De cette mobilisation et de l'envie des jeunes de continuer à s'investir pour le village, va naître en 2008 un projet de création de jardin partagé à Lobaly baptisé Intégr'Action. A la suite de l'engagement en faveur de l'équipement de la Case Santé, l'association sénégalaise des jeunes de Lobaly exprime le souhait de disposer d'un jardin collectif partagé. Les jeunes mobilisés par l'Adsea souhaitent immédiatement répondre à cette sollicitation. L'équipe d'éducateurs profite de cette motivation pour monter avec eux un projet qui allie des objectifs d'insertion sociale et professionnelle.
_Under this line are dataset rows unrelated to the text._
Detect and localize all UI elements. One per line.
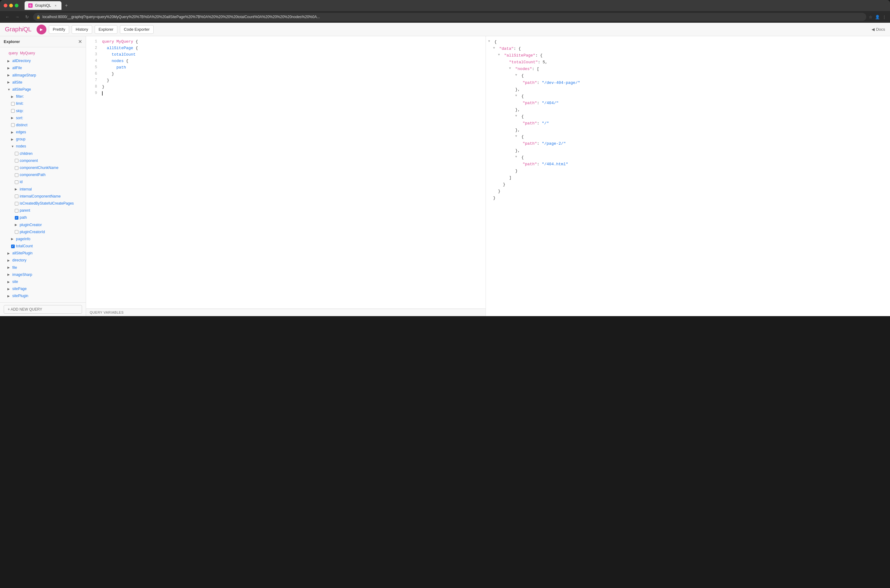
checkbox-checked-icon[interactable]: ✓ <box>11 244 15 248</box>
code-editor[interactable]: 1 query MyQuery { 2 allSitePage { 3 <box>86 36 486 309</box>
list-item[interactable]: ✓ totalCount <box>0 243 86 250</box>
list-item[interactable]: ▶ allSite <box>0 79 86 86</box>
field-label: id <box>20 179 23 185</box>
checkbox-icon[interactable] <box>15 180 18 184</box>
code-exporter-button[interactable]: Code Exporter <box>120 25 154 34</box>
explorer-close-button[interactable]: ✕ <box>78 39 82 45</box>
list-item[interactable]: ▶ allFile <box>0 64 86 72</box>
result-line: ▼ { <box>488 113 888 120</box>
checkbox-icon[interactable] <box>15 173 18 177</box>
history-button[interactable]: History <box>72 25 92 34</box>
list-item[interactable]: component <box>0 157 86 164</box>
field-label: allSite <box>12 80 23 86</box>
list-item[interactable]: ▶ edges <box>0 129 86 136</box>
arrow-icon: ▶ <box>8 286 11 291</box>
checkbox-icon[interactable] <box>15 202 18 206</box>
list-item[interactable]: ▼ nodes <box>0 143 86 150</box>
json-key: "totalCount" <box>509 60 538 64</box>
docs-button[interactable]: ◀ Docs <box>872 27 885 32</box>
list-item[interactable]: ▶ sitePlugin <box>0 292 86 300</box>
field-label: file <box>12 265 17 271</box>
list-item[interactable]: ▶ allSitePlugin <box>0 250 86 257</box>
list-item[interactable]: ▶ pluginCreator <box>0 222 86 229</box>
forward-button[interactable]: → <box>14 15 21 20</box>
list-item[interactable]: ▶ sort: <box>0 115 86 122</box>
arrow-icon: ▼ <box>8 87 11 92</box>
field-label: totalCount <box>16 243 33 249</box>
checkbox-icon[interactable] <box>15 195 18 198</box>
checkbox-icon[interactable] <box>15 230 18 234</box>
json-key: "path" <box>523 162 537 166</box>
list-item[interactable]: ▶ filter: <box>0 93 86 100</box>
checkbox-icon[interactable] <box>11 102 15 106</box>
checkbox-icon[interactable] <box>11 109 15 113</box>
list-item[interactable]: ▼ allSitePage <box>0 86 86 93</box>
active-tab[interactable]: G GraphiQL × <box>25 1 62 10</box>
list-item[interactable]: ▶ group <box>0 136 86 143</box>
checkbox-icon[interactable] <box>15 152 18 156</box>
back-button[interactable]: ← <box>4 15 11 20</box>
checkbox-icon[interactable] <box>15 166 18 170</box>
list-item[interactable]: skip: <box>0 108 86 115</box>
minimize-button[interactable] <box>9 4 13 8</box>
line-number: 1 <box>90 39 97 45</box>
list-item[interactable]: ▶ sitePage <box>0 285 86 292</box>
tab-close-button[interactable]: × <box>54 3 58 8</box>
json-value: "/page-2/" <box>542 141 566 146</box>
line-number: 8 <box>90 84 97 90</box>
explorer-header: Explorer ✕ <box>0 36 86 47</box>
maximize-button[interactable] <box>15 4 18 8</box>
list-item[interactable]: ▶ site <box>0 278 86 285</box>
checkbox-icon[interactable] <box>15 209 18 213</box>
graphiql-toolbar: GraphiQL ▶ Prettify History Explorer Cod… <box>0 23 890 36</box>
json-key: "data" <box>500 45 514 52</box>
profile-icon[interactable]: 👤 <box>875 15 880 20</box>
arrow-icon: ▶ <box>8 66 11 70</box>
list-item[interactable]: ✓ path <box>0 214 86 221</box>
list-item[interactable]: distinct <box>0 122 86 129</box>
run-button[interactable]: ▶ <box>37 25 47 34</box>
prettify-button[interactable]: Prettify <box>49 25 69 34</box>
query-variables-bar[interactable]: QUERY VARIABLES <box>86 309 486 316</box>
list-item[interactable]: ▶ allDirectory <box>0 57 86 64</box>
field-label: sitePlugin <box>12 293 28 299</box>
close-button[interactable] <box>4 4 8 8</box>
list-item[interactable]: limit: <box>0 100 86 107</box>
json-key: "allSitePage" <box>504 52 535 59</box>
json-key: "path" <box>523 101 537 105</box>
list-item[interactable]: ▶ internal <box>0 186 86 193</box>
list-item[interactable]: ▶ imageSharp <box>0 271 86 278</box>
list-item[interactable]: ▶ file <box>0 264 86 271</box>
address-input[interactable]: 🔒 localhost:8000/__graphql?query=query%2… <box>33 13 866 21</box>
result-gutter: ▼ <box>515 113 522 118</box>
list-item[interactable]: pluginCreatorId <box>0 229 86 236</box>
list-item[interactable]: children <box>0 150 86 157</box>
list-item[interactable]: parent <box>0 207 86 214</box>
add-query-button[interactable]: + ADD NEW QUERY <box>4 305 82 314</box>
list-item[interactable]: internalComponentName <box>0 193 86 200</box>
editor-panel[interactable]: 1 query MyQuery { 2 allSitePage { 3 <box>86 36 486 316</box>
explorer-button[interactable]: Explorer <box>95 25 117 34</box>
line-number: 5 <box>90 64 97 70</box>
checkbox-icon[interactable] <box>11 123 15 127</box>
list-item[interactable]: id <box>0 178 86 186</box>
json-value: "/" <box>542 121 549 126</box>
checkbox-icon[interactable] <box>15 159 18 162</box>
code-line-7: 7 } <box>86 77 486 84</box>
menu-icon[interactable]: ⋮ <box>882 15 886 20</box>
list-item[interactable]: ▶ allImageSharp <box>0 72 86 79</box>
list-item[interactable]: isCreatedByStatefulCreatePages <box>0 200 86 207</box>
list-item[interactable]: componentChunkName <box>0 164 86 171</box>
result-line: ▼ { <box>488 154 888 161</box>
list-item[interactable]: ▶ directory <box>0 257 86 264</box>
new-tab-button[interactable]: + <box>63 2 70 9</box>
refresh-button[interactable]: ↻ <box>23 15 31 20</box>
list-item[interactable]: ▶ pageInfo <box>0 236 86 243</box>
list-item[interactable]: componentPath <box>0 171 86 178</box>
query-root[interactable]: query MyQuery <box>0 50 86 57</box>
field-label: path <box>20 215 27 220</box>
bookmark-icon[interactable]: ☆ <box>869 15 872 20</box>
field-label: allSitePage <box>12 87 31 93</box>
main-layout: Explorer ✕ query MyQuery ▶ allDirectory <box>0 36 890 316</box>
checkbox-checked-icon[interactable]: ✓ <box>15 216 18 220</box>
L'idée est de préparer un déplacement au Sénégal, au village de Lobaly, pour y implanter un jardin partagé sur le modèle des jardins ouvriers collectifs à la française.
Une insertion sociale et professionnelle
Un groupe de jeunes est constitué qui est associé tant aux réunions de définition du projet qu'à sa mise en oeuvre pratique. Composé de 21 personnes, le groupe réunit des filles et garçons âgés de 17 à 22 ans et rassemble une part de jeunes "qui fonctionnent bien à l'école", une autre part de jeunes en difficultés d'insertion sociale et enfin sept jeunes extérieurs au quartier issus de la Mission locale. L'objectif est que l'émulation du collectif profite à chacun dans la diversité des situations individuelles. Au sein du groupe, les 14 jeunes du quartier mobilisés par l'Adsea sont plus particulièrement en charge de la mobilisation financière et de la communication sur le projet : ils organisent ainsi comme ils ont pu déjà le faire pour l'opération case santé des micro-activités permettant de récolter des fonds pour soutenir l'initiative : ateliers tressage de cheveux, tenue de stands contrôle et sécurité lors des manifestations, soirées interculturelles, soirées théâtre... Les sept jeunes issus de la Mission locale sont, eux, plus particulièrement en charge de l'acquisition des techniques de jardinage propres au développement d'un jardin potager "tropical". De fait, un volet insertion professionnelle complète l'action de prévention auprès des jeunes. La mission locale est ainsi partenaire de l'initiative et accompagne sept jeunes. Recrutés à la suite d'une séance d'information collective où jeunes de l'Adsea et professionnels leur ont présenté le projet, ces jeunes âgés de 18 à 25 ans qui ont exprimé le désir de s'associer à l'initiative à travers une lettre de motivation, partagent soit des compétences professionnelles liées à l'agriculture soit un goût pour l'engagement "humanitaire". De mai à octobre, ils se rendent tous les samedis matins au jardin ouvrier du quartier Europe et se forment aux techniques maréchaires. Un organisme de formation spécialisé dans la culture tropicale (JTS semence) vient compléter leur formation. L'expérience leur permet de se mobiliser dans un projet pour mieux se remobiliser pour leur projet d'insertion.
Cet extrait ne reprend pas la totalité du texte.